Reproduce what is written in the records below exactly, and leave out the images.

[Dataset entries]
= Beginning of Section =

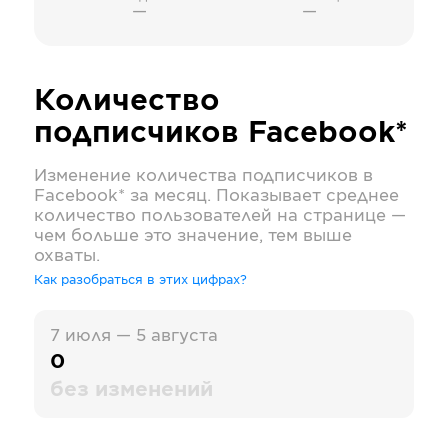
—
—
Количество
подписчиков
Facebook*
Изменение количества подписчиков в
Facebook*
за месяц. Показывает среднее
количество пользователей на странице —
чем больше это значение, тем выше
охваты.
Как разобраться в этих цифрах?
7 июля — 5 августа
0
без изменений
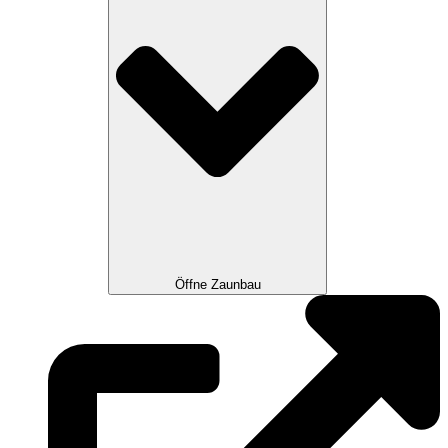
Öffne Zaunbau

= End of Section =

- TASK RESULT:
—
—
Количество
подписчиков
Facebook*
Изменение количества подписчиков в
Facebook*
за месяц. Показывает среднее
количество пользователей на странице —
чем больше это значение, тем выше
охваты.
Как разобраться в этих цифрах?
7 июля — 5 августа
0
без изменений
Öffne Zaunbau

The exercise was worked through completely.